De la fourche à la fourchette : ce slogan rappelle à quel point agriculture et alimentation sont liées. Et si les agriculteurs doivent revoir leurs pratiques, les consommateurs doivent aussi faire leur part. Sans cela, tout changement pour réduire les émissions de gaz à effet de serre sera vain. L’expert en énergie, Jean-Marc Jancovici, nous livre ici explications et conseils en matière de dépenses alimentaires.
Que représentent l’agriculture et l’alimentation en émission de CO2 en France ?
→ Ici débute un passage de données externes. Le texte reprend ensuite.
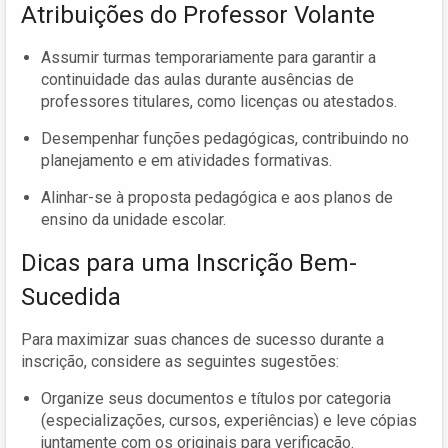
Atribuições do Professor Volante
Assumir turmas temporariamente para garantir a
continuidade das aulas durante ausências de
professores titulares, como licenças ou atestados.
Desempenhar funções pedagógicas, contribuindo no
planejamento e em atividades formativas.
Alinhar-se à proposta pedagógica e aos planos de
ensino da unidade escolar.
Dicas para uma Inscrição Bem-
Sucedida
Para maximizar suas chances de sucesso durante a
inscrição, considere as seguintes sugestões:
Organize seus documentos e títulos por categoria
(especializações, cursos, experiências) e leve cópias
juntamente com os originais para verificação.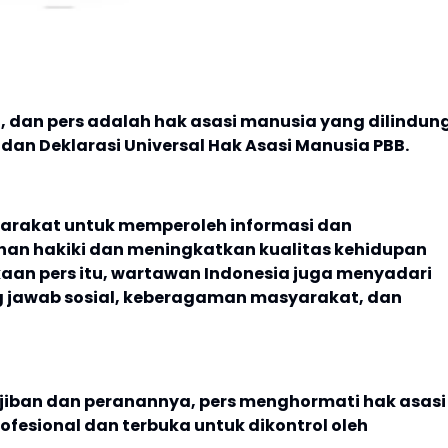
 dan pers adalah hak asasi manusia yang dilindung
an Deklarasi Universal Hak Asasi Manusia PBB.
arakat untuk memperoleh informasi dan
an hakiki dan meningkatkan kualitas kehidupan
n pers itu, wartawan Indonesia juga menyadari
 jawab sosial, keberagaman masyarakat, dan
jiban dan peranannya, pers menghormati hak asasi
rofesional dan terbuka untuk dikontrol oleh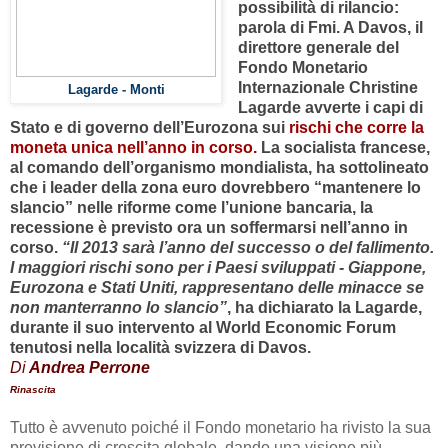
possibilità di rilancio:
parola di Fmi. A Davos, il
direttore generale del
Fondo Monetario
Internazionale Christine
Lagarde - Monti
Lagarde avverte i capi di
Stato e di governo dell’Eurozona sui
rischi che corre la
moneta unica nell’anno in corso.
La socialista francese,
al comando dell’organismo mondialista, ha sottolineato
che i leader della zona euro dovrebbero “mantenere lo
slancio” nelle riforme come l’unione bancaria, la
recessione è previsto ora un soffermarsi nell’anno in
corso.
“Il 2013 sarà l’anno del successo o del fallimento.
I maggiori rischi sono per i Paesi sviluppati - Giappone,
Eurozona e Stati Uniti, rappresentano delle minacce se
non manterranno lo slancio”
, ha dichiarato la Lagarde,
durante il suo intervento al World Economic Forum
tenutosi nella località svizzera di Davos.
Di
Andrea Perrone
Rinascita
Tutto è avvenuto poiché il Fondo monetario ha rivisto la sua
previsione di crescita globale, dando una visione più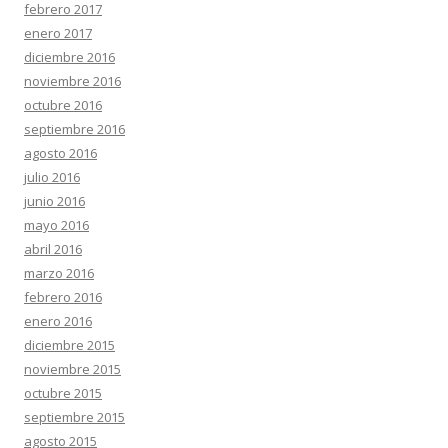
febrero 2017
enero 2017
diciembre 2016
noviembre 2016
octubre 2016
septiembre 2016
agosto 2016
julio 2016
junio 2016
mayo 2016
abril 2016
marzo 2016
febrero 2016
enero 2016
diciembre 2015
noviembre 2015
octubre 2015
septiembre 2015
agosto 2015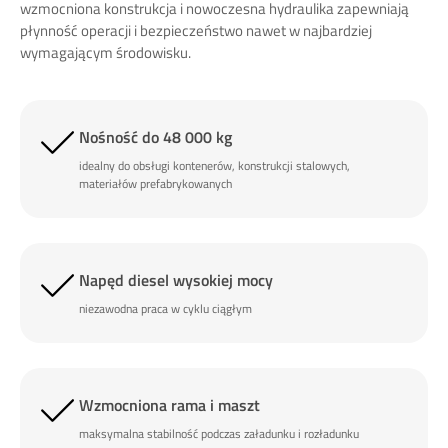
wzmocniona konstrukcja i nowoczesna hydraulika zapewniają
płynność operacji i bezpieczeństwo nawet w najbardziej
wymagającym środowisku.
Nośność do 48 000 kg
idealny do obsługi kontenerów, konstrukcji stalowych,
materiałów prefabrykowanych
Napęd diesel wysokiej mocy
niezawodna praca w cyklu ciągłym
Wzmocniona rama i maszt
maksymalna stabilność podczas załadunku i rozładunku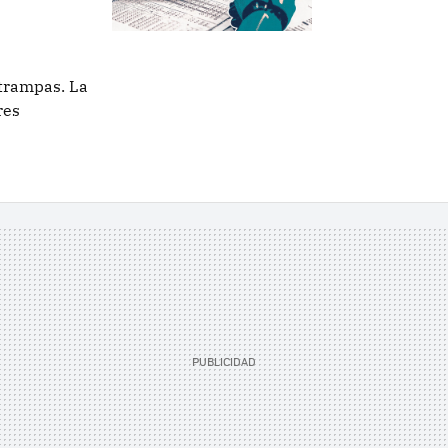
trampas. La
res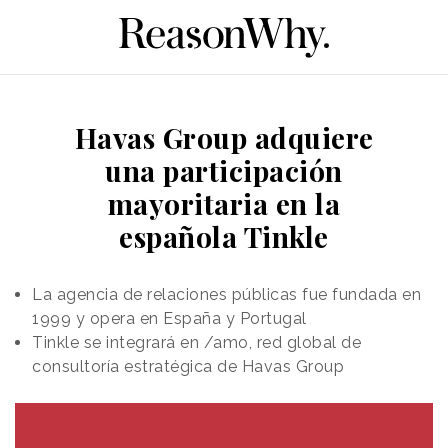
Havas Group adquiere
una participación
mayoritaria en la
española Tinkle
La agencia de relaciones públicas fue fundada en
1999 y opera en España y Portugal
Tinkle se integrará en /amo, red global de
consultoría estratégica de Havas Group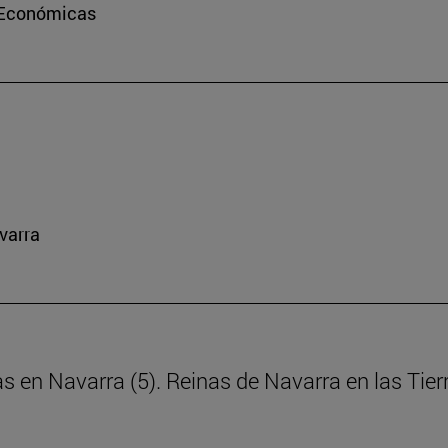
e Económicas
varra
as en Navarra (5). Reinas de Navarra en las Tie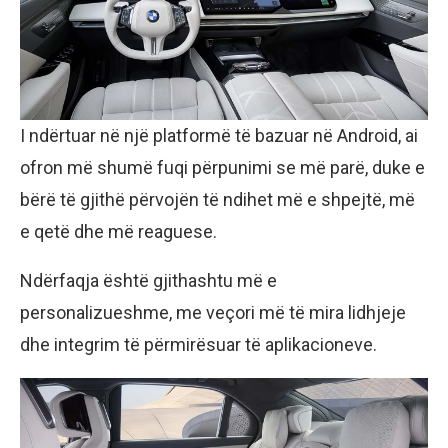
I ndërtuar në një platformë të bazuar në Android, ai
ofron më shumë fuqi përpunimi se më parë, duke e
bërë të gjithë përvojën të ndihet më e shpejtë, më
e qetë dhe më reaguese.
Ndërfaqja është gjithashtu më e
personalizueshme, me veçori më të mira lidhjeje
dhe integrim të përmirësuar të aplikacioneve.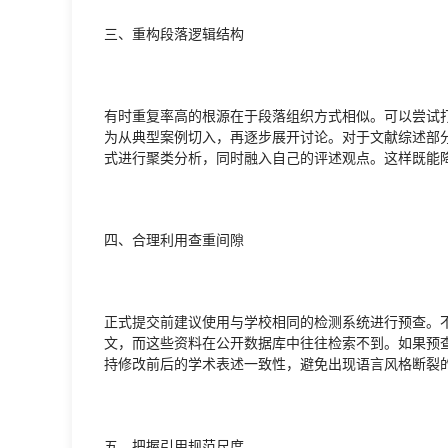
三、重构段落逻辑结构
有时重复率高的根源在于段落组织方式相似。可以尝试打乱
为从典型案例切入，再逐步展开讨论。对于文献综述部
式进行聚类分析，同时融入自己的评述观点。这样既能
四、合理利用查重间隙
正式提交前建议使用与学校相同的检测系统进行预查。
文，而这些资料在公开数据库中往往检索不到。如果预
持修改前后的学术表述一致性，避免出现语言风格断裂
五、把握引用规范尺度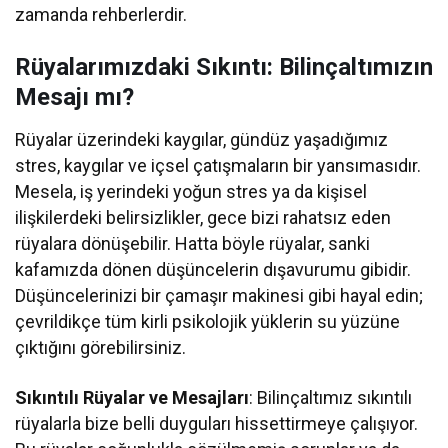
zamanda rehberlerdir.
Rüyalarımızdaki Sıkıntı: Bilinçaltımızın
Mesajı mı?
Rüyalar üzerindeki kaygılar, gündüz yaşadığımız
stres, kaygılar ve içsel çatışmaların bir yansımasıdır.
Mesela, iş yerindeki yoğun stres ya da kişisel
ilişkilerdeki belirsizlikler, gece bizi rahatsız eden
rüyalara dönüşebilir. Hatta böyle rüyalar, sanki
kafamızda dönen düşüncelerin dışavurumu gibidir.
Düşüncelerinizi bir çamaşır makinesi gibi hayal edin;
çevrildikçe tüm kirli psikolojik yüklerin su yüzüne
çıktığını görebilirsiniz.
Sıkıntılı Rüyalar ve Mesajları
: Bilinçaltımız sıkıntılı
rüyalarla bize belli duyguları hissettirmeye çalışıyor.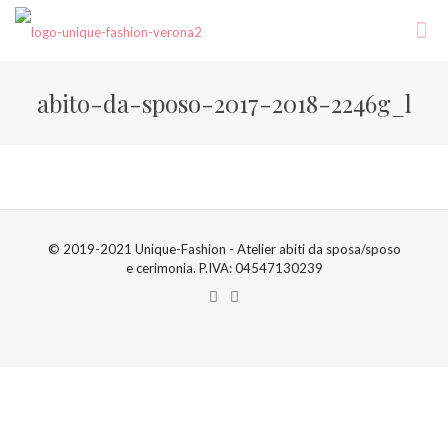
abito-da-sposo-2017-2018-2246g_l
© 2019-2021 Unique-Fashion - Atelier abiti da sposa/sposo
e cerimonia. P.IVA: 04547130239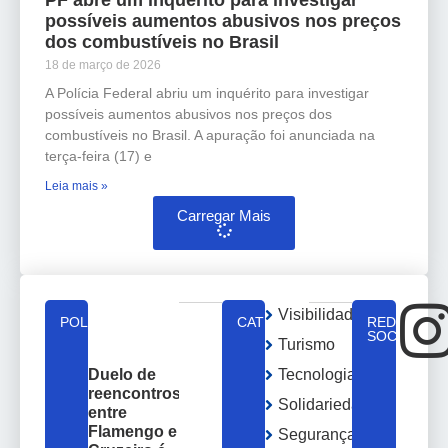
possíveis aumentos abusivos nos preços
dos combustíveis no Brasil
18 de março de 2026
A Polícia Federal abriu um inquérito para investigar
possíveis aumentos abusivos nos preços dos
combustíveis no Brasil. A apuração foi anunciada na
terça-feira (17) e
Leia mais »
Carregar Mais
Visibilidade
POLÍTICA
CATEGORIAS
REDES
SOCIAIS
Turismo
Tecnologia
Duelo de
reencontros
Solidariedade
entre
Flamengo e
Segurança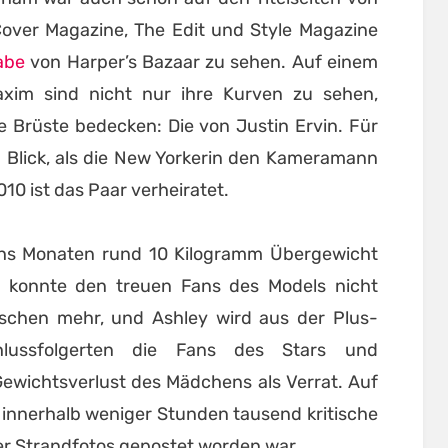
Cover Magazine, The Edit und Style Magazine
abe
von Harper’s Bazaar zu sehen. Auf einem
xim sind nicht nur ihre Kurven zu sehen,
e Brüste bedecken: Die von Justin Ervin. Für
n Blick, als die New Yorkerin den Kameramann
10 ist das Paar verheiratet.
chs Monaten rund 10 Kilogramm Übergewicht
g konnte den treuen Fans des Models nicht
sschen mehr, und Ashley wird aus der Plus-
schlussfolgerten die Fans des Stars und
ewichtsverlust des Mädchens als Verrat. Auf
 innerhalb weniger Stunden tausend kritische
r Strandfotos gepostet worden war.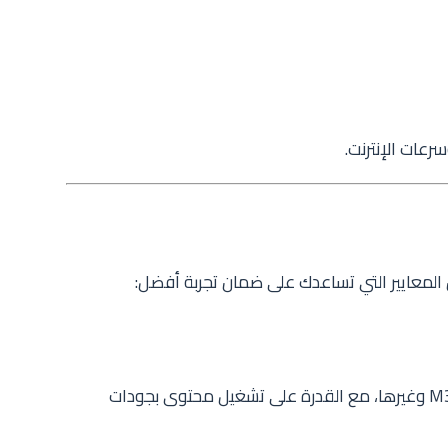
عات الإنترنت.
يجب أن يدعم المشغل صيغ القوائم مثل M3U وغيرها، مع القدرة على تشغيل محتوى بجودات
Selon un rapport publié en 2024 par le Haut conseil pour le climat, l’alimentation représente 22 % de l’empreinte carbone des Français. Cette empreinte carbone ne diminue qu’insuffisamment au regard des objectifs climat.
L’agriculture, c’est environ 20 % des émissions, pour 2 % du PIB. Un économiste mal réveillé pourrait dire qu’il n’y a qu’à supprimer l’agriculture ! On perd juste 2 % de nos revenus et on baisse les émissions de gaz à effet de serre du même coup : bonne affaire assurément.
Plus sérieusement, ces chiffres soulignent à quel point le contrat social – et donc économique – entre le pays et ses agriculteurs et agricultrices doit être revu. Notre agriculture a été placée, après guerre, dans un cadre productiviste puis exportateur qui s’essouffle de plus en plus.
Qu’est-ce que cela signifie concrètement ?
Si nous diminuons les productions émettrices chez nous – notamment l’élevage – sans changer les habitudes alimentaires, ce sont les importations qui prennent le relais. Est-ce le but ?
Comme le rappelle Jacques Attali dans une tribune, il faudra aussi que le consommateur s’interroge un peu. Jacques Attali estime qu’une crise du régime alimentaire ne pourra pas se résoudre sans une modification radicale de notre mode de vie. Car il n’y a pas qu’en France où les consommateurs ont préféré, ces dernières années, dépenser de plus en plus dans les écrans et les loisirs et de moins en moins dans la nourriture.
Ajuster nos dépenses alimentaires pour protéger nos agriculteurs
Il est illusoire de vouloir changer le modèle agricole sans revoir notre manière de nous alimenter. Dans les dépenses, tout ce qui part dans de l’eau en bouteille, des sodas et des pâtes à tartiner ne va pas dans la poche des producteurs de poireaux, pommes et poulets. Peut-on ensuite reprocher aux producteurs de privilégier les méthodes qui minimisent les coûts ? Imposer des efforts oui, mais en s’assurant que les moyens de les effectuer soient bien là…
En fait, plus on achète transformé, et plus il y aura eu d’émissions, et plus la part qui ira à l’agriculteur sera faible. Si l’on veut aider ce dernier en même temps que baisser ses émissions, faire la cuisine soi-même avec des produits frais achetés au marché et venant de pas trop loin fait partie des actions pertinentes.